Una immensa tela naturale era finalmente pronta ad accogliere i colori più intensi dell’Impressionismo.

Al giungere di Monet a Giverny, nel 1883, il giardino preesistente appariva assai lontano dall’idea compositiva che andava a poco a poco formandosi nella mente dell’artista.

Dalla casa principale al Chemin du Roy scendeva rettilineo il vialetto centrale, definito ancora più rigidamente dai due filari di cipressi e abeti rossi che lo costeggiavano; due lunghe aiuole fiorite ne accompagnavano la discesa, ordinate e simmetriche. Siepine di bosso tosate con asettica accuratezza, geometrie misurate e simmetria compositiva, colture selezionate senza alcun estro all’interno degli schemi stereotipati della tradizione, rivelavano l’identità del giardino acquistato da Monet, rientrante nella consueta tendenza dell’epoca a riprodurre, nell’àmbito ridotto della proprietà privata, gli stilemi dell’arte maggiore del giardinaggio francese, con esiti spesso sterili e vacuamente retorici.

Dopo l’arrivo di Monet, ben poco rimase di quanto era originariamente racchiuso entro la cinta della proprietà: coerentemente con la radicale opposizione condotta da parte dei giovani pittori del Café Guerbois nei confronti della pittura accademica ufficiale del Salon, circa quindici anni prima, Monet volle inondare di freschezza impressionista anche la natura del suo nuovo giardino, rimuovendo drasticamente tutto ciò che ancora le conferiva una sembianza formale. Conservando unicamente i tigli che profumavano l’angolo tra l’abitazione e il luogo ove in seguito sarebbe sorto il secondo atelier (a ovest della casa stessa, adiacente al muro di cinta) e i due rigogliosi tassi che facevano capo al vialetto centrale, vennero eliminati i due filari di abeti rossi e cipressi; così avvenne anche per le siepi di bosso e per molti degli alberi da frutto preesistenti, sostituiti da cotogni giapponesi e ciliegi. Presso il Giardino Botanico di Rouen, Monet si procurò bulbi e sementi per rimpiazzare le coltivazioni rimosse.

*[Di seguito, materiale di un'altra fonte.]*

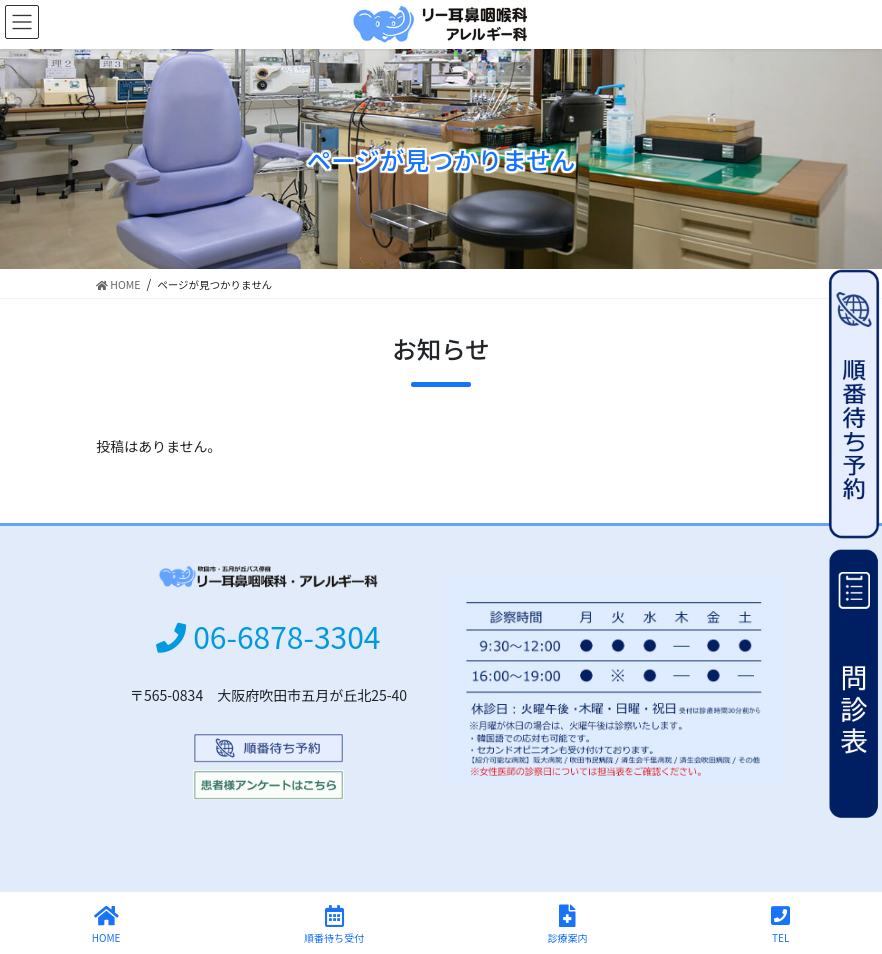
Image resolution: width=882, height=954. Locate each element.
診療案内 (568, 924)
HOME (106, 924)
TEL (780, 924)
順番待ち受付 (334, 924)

Con lavoro costante e premuroso, Monet diede forma giorno per giorno a quel progetto che nella sua mente andava definendosi in modo sempre più chiaro e insistente. Il pensiero del giardino lo lasciava raramente, anche quando si recava per periodi più o meno lunghi a dipingere presso altre località: in molte delle sue lettere alla moglie Alice compaiono nuove proposte e suggerimenti riguardanti le modifiche da apportare a questo o quel tratto del giardino. Questa sua passione non mancò di coinvolgere attivamente la stessa famiglia, fino a quando, nel 1891, per tenere testa all’immane lavoro di manutenzione, non fu necessario assumere addirittura cinque giardinieri, sotto la guida del fidato capo-giardiniere Breuil. 

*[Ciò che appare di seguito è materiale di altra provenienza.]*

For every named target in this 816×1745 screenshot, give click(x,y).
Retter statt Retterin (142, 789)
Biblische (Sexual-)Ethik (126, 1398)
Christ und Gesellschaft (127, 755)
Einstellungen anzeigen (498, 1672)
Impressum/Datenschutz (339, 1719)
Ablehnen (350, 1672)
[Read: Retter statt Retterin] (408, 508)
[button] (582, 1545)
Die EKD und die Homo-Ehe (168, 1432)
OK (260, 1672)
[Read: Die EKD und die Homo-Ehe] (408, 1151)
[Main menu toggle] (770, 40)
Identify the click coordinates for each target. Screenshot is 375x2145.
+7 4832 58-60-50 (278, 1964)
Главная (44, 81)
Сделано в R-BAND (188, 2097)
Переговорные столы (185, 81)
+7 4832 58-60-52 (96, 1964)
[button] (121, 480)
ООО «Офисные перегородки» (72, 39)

“Quarant’anni fa, quando sono venuto a stabilirmi qui, non c’erano che una casa di campagna e un povero orticello… Ho acquistato la casa e a poco a poco l’ho ingrandita, organizzata. Il mio salone era il granaio… Ci siamo tutti dedicati al giardino: io stesso zappavo, piantavo, sarchiavo; la sera i bambini innaffiavano…”. Così l’artista nel 1924 ricordava quei primi anni a Giverny.

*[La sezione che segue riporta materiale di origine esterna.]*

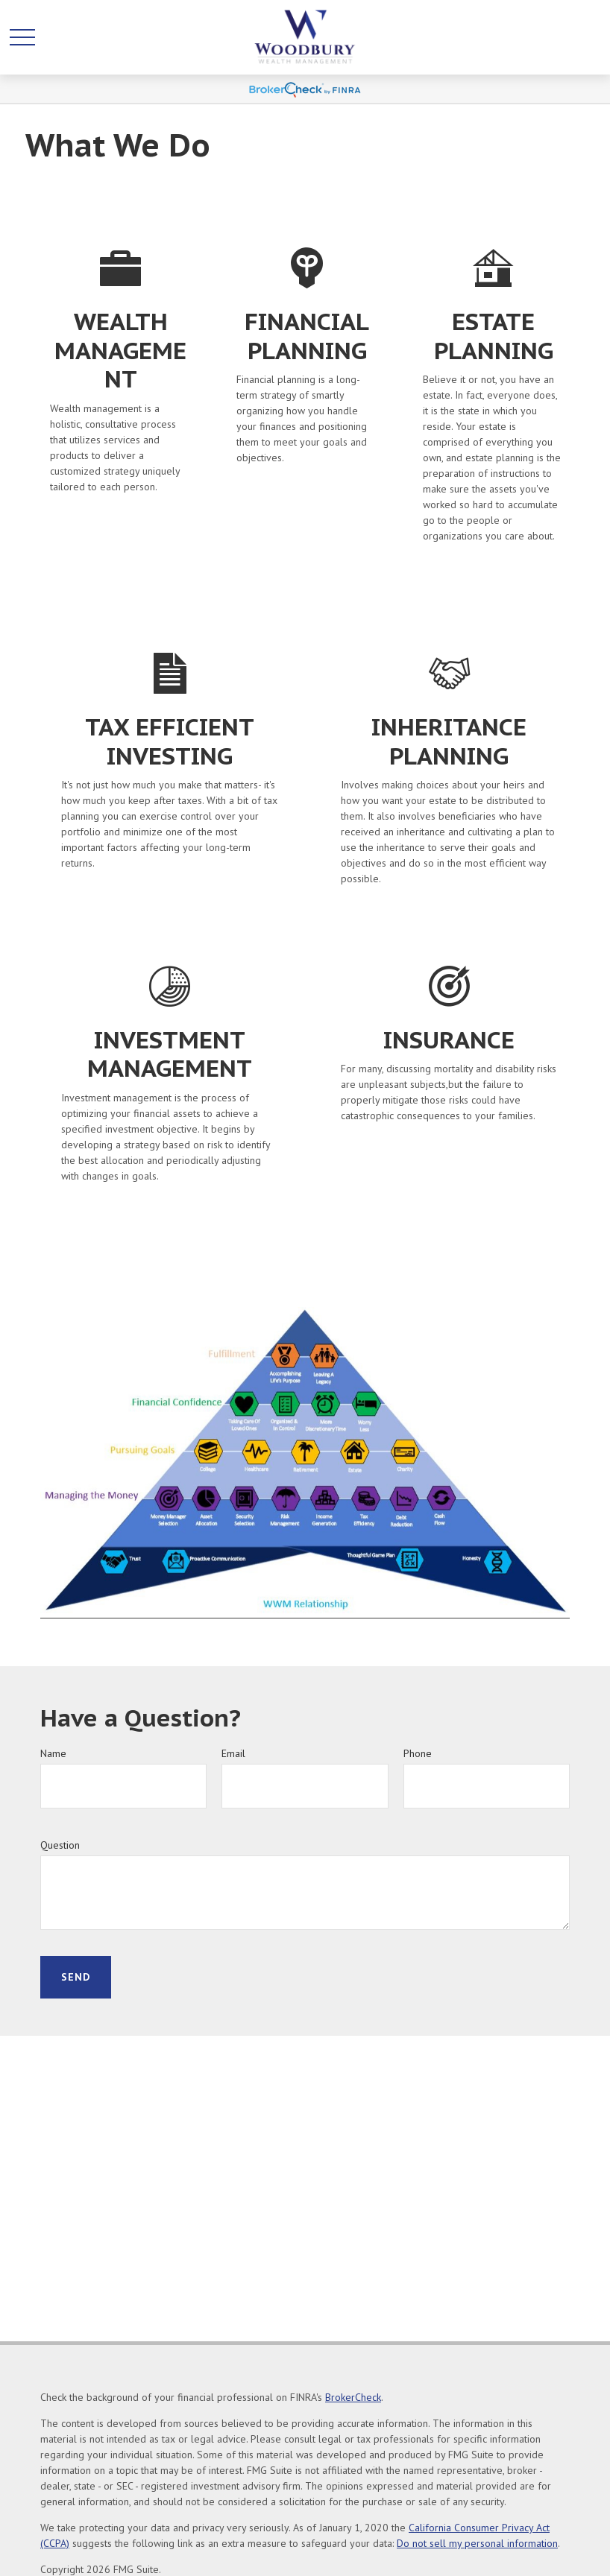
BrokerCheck (353, 2397)
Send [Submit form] (75, 1977)
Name (53, 1753)
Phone (417, 1753)
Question (60, 1845)
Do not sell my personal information (477, 2543)
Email (233, 1753)
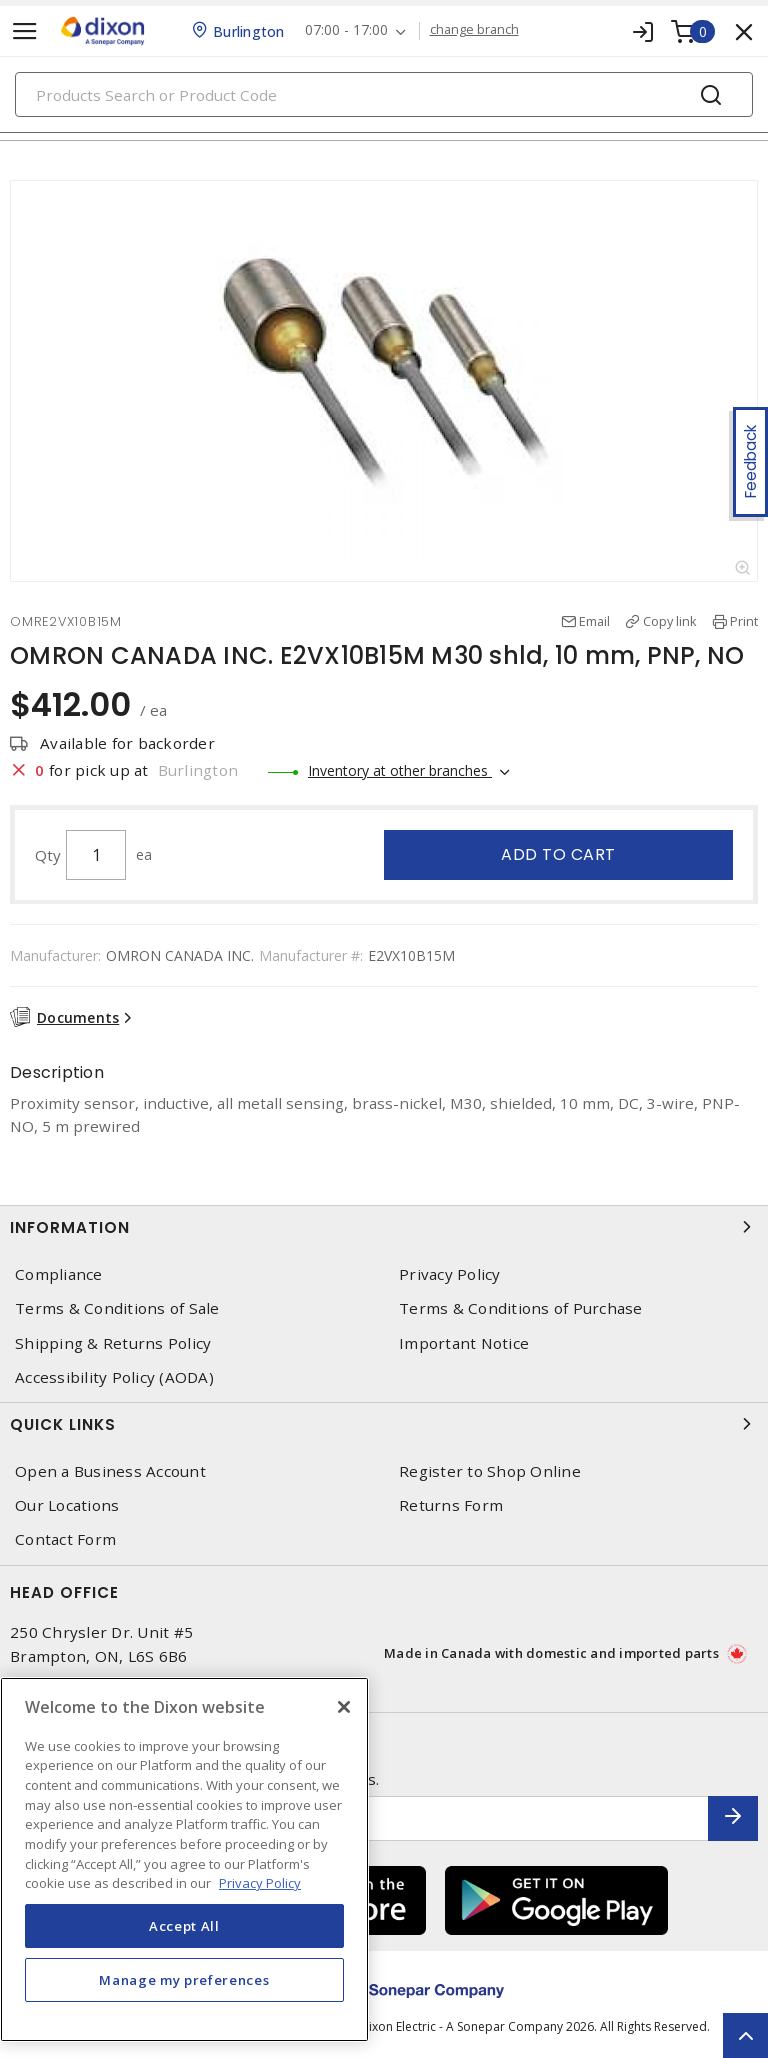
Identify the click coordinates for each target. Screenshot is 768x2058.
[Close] (344, 1707)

Nello svolgersi della vita quotidiana di Monet, dei suoi famigliari e dei suoi ospiti, il giardino assunse presto una parte predominante: i suoi ritmi segnavano quelli dell’attività artistica del maestro, che si installava con la sua attrezzatura negli angoli e negli istanti più suggestivi; la visita del giardino era tappa obbligata e gradita a ciascun ospite, dopo un pranzo consumato all’ombra dei tigli o sul terrazzo per non perdere nemmeno un attimo del meraviglioso e continuo mutare dello spettacolo naturale.